(Stored dataset items)
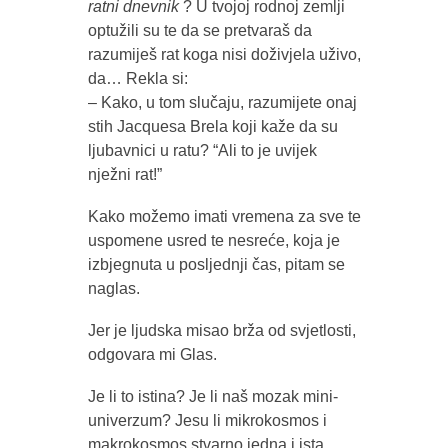
ratni dnevnik
? U tvojoj rodnoj zemlji
optužili su te da se pretvaraš da
razumiješ rat koga nisi doživjela uživo,
da… Rekla si:
– Kako, u tom slučaju, razumijete onaj
stih Jacquesa Brela koji kaže da su
ljubavnici u ratu? “Ali to je uvijek
nježni rat!”
Kako možemo imati vremena za sve te
uspomene usred te nesreće, koja je
izbjegnuta u posljednji čas, pitam se
naglas.
Jer je ljudska misao brža od svjetlosti,
odgovara mi Glas.
Je li to istina? Je li naš mozak mini-
univerzum? Jesu li mikrokosmos i
makrokosmos stvarno jedna i ista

= Problem to work on =
The response should consist of the lines above from the first through the one containing "Kako možemo imati vremena za sve te", transcribed exactly, with every picture left out.

= Answer to this task =
ratni dnevnik
? U tvojoj rodnoj zemlji
optužili su te da se pretvaraš da
razumiješ rat koga nisi doživjela uživo,
da… Rekla si:
– Kako, u tom slučaju, razumijete onaj
stih Jacquesa Brela koji kaže da su
ljubavnici u ratu? “Ali to je uvijek
nježni rat!”
Kako možemo imati vremena za sve te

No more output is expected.